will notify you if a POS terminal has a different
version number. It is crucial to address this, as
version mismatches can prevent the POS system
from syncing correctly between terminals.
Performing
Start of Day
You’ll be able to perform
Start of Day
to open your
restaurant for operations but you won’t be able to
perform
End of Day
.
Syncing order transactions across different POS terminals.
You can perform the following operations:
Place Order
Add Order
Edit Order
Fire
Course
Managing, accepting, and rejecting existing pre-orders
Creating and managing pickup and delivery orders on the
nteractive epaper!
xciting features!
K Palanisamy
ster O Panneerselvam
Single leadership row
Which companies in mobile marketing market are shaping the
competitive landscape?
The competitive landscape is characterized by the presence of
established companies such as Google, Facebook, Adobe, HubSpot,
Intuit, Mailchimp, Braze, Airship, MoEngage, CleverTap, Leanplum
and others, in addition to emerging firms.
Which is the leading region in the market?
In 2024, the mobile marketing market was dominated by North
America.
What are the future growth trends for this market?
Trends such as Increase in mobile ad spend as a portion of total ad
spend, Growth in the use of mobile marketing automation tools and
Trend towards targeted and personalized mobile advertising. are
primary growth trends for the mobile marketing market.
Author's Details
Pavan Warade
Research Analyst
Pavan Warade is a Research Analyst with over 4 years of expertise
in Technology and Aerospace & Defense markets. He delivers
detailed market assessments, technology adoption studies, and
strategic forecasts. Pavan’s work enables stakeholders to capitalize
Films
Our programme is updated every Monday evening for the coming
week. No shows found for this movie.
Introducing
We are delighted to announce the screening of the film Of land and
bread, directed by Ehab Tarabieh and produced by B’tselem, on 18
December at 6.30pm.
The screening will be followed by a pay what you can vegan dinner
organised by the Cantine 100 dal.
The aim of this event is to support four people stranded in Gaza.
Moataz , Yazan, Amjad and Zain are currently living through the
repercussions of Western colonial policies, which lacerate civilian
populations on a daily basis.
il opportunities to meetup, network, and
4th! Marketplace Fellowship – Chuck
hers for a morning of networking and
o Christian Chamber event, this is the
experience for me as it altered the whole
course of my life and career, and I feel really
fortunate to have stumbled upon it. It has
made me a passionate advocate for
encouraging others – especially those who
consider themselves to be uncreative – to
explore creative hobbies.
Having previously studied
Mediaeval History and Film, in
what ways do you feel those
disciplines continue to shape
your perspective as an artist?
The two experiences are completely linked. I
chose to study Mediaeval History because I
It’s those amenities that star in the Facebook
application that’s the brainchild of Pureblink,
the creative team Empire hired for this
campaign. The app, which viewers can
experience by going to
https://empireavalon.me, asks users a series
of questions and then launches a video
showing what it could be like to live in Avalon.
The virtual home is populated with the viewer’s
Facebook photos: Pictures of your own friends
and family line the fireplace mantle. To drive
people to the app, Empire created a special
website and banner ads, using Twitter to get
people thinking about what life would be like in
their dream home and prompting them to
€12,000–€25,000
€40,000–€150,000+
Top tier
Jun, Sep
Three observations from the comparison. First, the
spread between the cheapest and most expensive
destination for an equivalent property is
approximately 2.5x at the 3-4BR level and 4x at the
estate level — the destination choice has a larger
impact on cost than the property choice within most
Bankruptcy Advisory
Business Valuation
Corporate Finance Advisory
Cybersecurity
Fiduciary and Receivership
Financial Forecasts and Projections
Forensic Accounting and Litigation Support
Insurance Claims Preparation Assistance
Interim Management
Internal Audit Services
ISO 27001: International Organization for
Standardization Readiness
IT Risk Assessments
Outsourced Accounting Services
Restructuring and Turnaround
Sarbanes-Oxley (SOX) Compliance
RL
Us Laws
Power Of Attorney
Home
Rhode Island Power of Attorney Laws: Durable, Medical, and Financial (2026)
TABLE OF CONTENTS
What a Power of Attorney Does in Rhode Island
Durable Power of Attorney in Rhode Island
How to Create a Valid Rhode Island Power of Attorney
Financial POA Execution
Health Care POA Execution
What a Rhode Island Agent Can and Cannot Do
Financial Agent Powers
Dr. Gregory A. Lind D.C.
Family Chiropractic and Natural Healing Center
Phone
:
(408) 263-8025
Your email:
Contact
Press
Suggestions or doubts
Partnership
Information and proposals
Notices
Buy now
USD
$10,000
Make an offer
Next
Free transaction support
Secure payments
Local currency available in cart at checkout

━━━━━━━━━━━━━━━━

ABOUT THIS EXERCISE
Check each line above for the string "Rhode" and show the ones that have it.

EXERCISE ANSWER
Rhode Island Power of Attorney Laws: Durable, Medical, and Financial (2026)
What a Power of Attorney Does in Rhode Island
Durable Power of Attorney in Rhode Island
How to Create a Valid Rhode Island Power of Attorney
What a Rhode Island Agent Can and Cannot Do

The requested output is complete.